According to Bloomberg, government officials held a closed-door meeting with representatives from Tata Trusts and Tata Sons on Wednesday. The message from Delhi: Resolve disagreement within the board and avoid disrupting one of India’s most strategically important corporate entities.

What caused the crack?

The rift exploded last month when some Tata Trust directors removed former Defense Minister Vijay Singh as a nominated director from the Tata Sons board and tried to sack Venu Srinivasan, another director nominated by the Tata Trust. Both are seen as close to Noel Tata, who heads the Tata funds.

Friday’s meeting is the first formal meeting since that acrimony emerged – and is taking place a year and a day after Ratan Tata’s death, highlighting the leadership vacuum left by his absence.

Tata Trusts and Tata Sons did not comment on the Bloomberg report. Business Today has been unable to independently verify the allegations attributed to individuals familiar with the matter.

Ratan Tata’s long-term strategy has been to divide the leadership of the Tata Trusts and Tata Sons to avoid concentration of power. But that structure now appears to be eroding, with the seven trustees split into two factions.

One faction includes Noel Tata, Singh and Srinivasan – all of whom have seats on the board of Tata Sons. The others include Mehli Mistry, Pramit Jhaveri, Darius Khambatta and Jehangir HC Jehangir, none of whom are on the board. This group has reportedly accused directors on the Tata Sons board of withholding key information.

IPO anxiety and SP Group exit

At the heart of the split is a debate over whether Tata Sons should go public. The Reserve Bank of India has classified Tata Sons as an “upper tier” NBFC — a classification that mandates the listing, Bloomberg reported. Some trustees fear that the IPO will weaken the veto rights of the Tata Trusts and shift power to minority shareholders, especially the Shapoorji Pallonji (SP) group, which owns 18.37% of Tata Sons.

An IPO would also subject Tata Sons to stricter governance standards, including “minority-majority” voting – which could amplify SP Group’s influence.

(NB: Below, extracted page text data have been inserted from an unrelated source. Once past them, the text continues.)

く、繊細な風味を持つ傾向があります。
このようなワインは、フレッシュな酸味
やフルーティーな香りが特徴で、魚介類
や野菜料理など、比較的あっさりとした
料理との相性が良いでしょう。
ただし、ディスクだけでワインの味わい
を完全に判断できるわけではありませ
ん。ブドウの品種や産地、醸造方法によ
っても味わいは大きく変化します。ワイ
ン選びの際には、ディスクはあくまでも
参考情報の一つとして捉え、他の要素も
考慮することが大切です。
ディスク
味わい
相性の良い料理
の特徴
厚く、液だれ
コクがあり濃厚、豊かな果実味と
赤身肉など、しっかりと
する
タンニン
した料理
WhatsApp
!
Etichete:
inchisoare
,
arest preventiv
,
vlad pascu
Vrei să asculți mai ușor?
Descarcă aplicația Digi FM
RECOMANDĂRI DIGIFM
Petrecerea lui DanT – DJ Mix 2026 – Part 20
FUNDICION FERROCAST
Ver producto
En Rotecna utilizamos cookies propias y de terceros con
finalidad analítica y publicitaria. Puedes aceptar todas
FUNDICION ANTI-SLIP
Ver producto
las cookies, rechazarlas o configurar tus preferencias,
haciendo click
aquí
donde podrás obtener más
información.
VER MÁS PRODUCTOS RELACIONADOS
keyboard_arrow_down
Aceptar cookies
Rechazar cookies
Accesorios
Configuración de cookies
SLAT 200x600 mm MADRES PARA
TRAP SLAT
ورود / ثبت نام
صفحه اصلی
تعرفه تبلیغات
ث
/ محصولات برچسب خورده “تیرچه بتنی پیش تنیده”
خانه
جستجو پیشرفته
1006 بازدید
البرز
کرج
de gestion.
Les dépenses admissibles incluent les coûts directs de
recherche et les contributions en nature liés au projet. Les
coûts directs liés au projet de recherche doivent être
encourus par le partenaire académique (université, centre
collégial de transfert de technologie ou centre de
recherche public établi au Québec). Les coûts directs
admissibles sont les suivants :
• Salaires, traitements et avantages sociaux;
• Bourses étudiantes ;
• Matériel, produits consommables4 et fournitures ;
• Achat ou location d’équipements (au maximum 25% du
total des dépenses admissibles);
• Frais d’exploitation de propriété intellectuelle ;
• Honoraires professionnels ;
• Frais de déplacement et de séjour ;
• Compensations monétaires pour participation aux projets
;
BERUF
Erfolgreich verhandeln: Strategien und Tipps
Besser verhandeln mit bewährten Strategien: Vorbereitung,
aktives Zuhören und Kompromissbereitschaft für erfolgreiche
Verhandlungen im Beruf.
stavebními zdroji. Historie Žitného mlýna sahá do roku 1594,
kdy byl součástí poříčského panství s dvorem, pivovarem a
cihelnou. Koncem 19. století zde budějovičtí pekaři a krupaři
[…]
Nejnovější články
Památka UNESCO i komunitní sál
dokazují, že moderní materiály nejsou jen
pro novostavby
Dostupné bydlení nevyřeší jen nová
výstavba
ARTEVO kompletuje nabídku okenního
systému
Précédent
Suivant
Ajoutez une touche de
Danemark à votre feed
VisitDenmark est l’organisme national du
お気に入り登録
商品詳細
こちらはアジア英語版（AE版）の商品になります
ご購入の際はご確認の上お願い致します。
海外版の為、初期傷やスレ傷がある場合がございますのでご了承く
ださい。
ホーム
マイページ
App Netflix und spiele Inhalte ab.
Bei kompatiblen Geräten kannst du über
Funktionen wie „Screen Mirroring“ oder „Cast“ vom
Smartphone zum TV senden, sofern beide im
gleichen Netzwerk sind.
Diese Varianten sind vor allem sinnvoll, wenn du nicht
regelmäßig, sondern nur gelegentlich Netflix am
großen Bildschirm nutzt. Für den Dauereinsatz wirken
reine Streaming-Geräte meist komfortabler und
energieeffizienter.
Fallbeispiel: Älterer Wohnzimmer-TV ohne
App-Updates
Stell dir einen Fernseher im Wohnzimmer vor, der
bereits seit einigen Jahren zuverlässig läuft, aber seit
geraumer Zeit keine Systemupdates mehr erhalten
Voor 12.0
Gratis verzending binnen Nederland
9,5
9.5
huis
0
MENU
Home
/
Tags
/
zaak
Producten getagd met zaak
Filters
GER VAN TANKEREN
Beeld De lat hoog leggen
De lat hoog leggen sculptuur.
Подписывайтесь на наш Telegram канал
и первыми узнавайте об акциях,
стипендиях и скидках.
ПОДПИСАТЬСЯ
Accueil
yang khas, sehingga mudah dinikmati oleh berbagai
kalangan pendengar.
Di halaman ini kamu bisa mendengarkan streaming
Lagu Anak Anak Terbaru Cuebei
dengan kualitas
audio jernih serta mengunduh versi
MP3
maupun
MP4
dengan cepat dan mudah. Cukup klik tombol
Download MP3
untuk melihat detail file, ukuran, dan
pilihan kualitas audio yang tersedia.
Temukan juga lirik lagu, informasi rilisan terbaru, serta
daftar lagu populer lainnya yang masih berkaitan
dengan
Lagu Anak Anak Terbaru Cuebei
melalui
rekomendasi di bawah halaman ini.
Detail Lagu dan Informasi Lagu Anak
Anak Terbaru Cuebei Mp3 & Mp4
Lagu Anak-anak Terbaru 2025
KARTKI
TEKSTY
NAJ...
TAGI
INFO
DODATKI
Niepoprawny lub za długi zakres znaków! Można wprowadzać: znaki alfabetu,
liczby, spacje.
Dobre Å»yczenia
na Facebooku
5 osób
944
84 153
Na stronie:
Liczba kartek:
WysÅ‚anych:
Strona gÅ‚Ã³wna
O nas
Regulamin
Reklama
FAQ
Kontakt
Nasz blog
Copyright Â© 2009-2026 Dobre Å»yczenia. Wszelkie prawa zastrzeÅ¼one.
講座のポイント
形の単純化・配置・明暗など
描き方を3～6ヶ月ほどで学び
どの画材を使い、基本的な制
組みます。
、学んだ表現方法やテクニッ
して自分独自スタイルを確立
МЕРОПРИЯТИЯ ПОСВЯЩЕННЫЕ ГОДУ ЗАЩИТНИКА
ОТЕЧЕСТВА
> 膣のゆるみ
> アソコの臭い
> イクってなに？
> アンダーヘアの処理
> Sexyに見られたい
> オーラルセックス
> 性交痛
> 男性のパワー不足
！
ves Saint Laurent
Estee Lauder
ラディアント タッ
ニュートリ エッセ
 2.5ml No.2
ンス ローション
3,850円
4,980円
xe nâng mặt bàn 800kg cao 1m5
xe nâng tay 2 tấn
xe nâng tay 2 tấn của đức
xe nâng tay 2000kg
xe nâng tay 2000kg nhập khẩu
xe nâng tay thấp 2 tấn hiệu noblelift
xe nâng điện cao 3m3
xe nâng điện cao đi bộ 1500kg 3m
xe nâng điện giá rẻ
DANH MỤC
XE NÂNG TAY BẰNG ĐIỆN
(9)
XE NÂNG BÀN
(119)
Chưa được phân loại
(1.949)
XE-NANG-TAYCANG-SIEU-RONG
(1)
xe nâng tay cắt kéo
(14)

While no decision is imminent, the trustees have asked Tata Sons Chairman N. Chandrasekaran to explore a peaceful exit strategy for SP Group, which is under financial pressure and eager to sell its stake. Bloomberg previously reported that SP Group is considering selling its shares back to Tata Sons to ease its debt burden.

What to expect on Friday

According to Mint, Friday’s meeting could set the overall direction of the trusts and their ability to work cohesively. While no immediate flashpoints are expected, insiders say rapprochement could be possible — if both sides prioritize group stability over internal rivalries.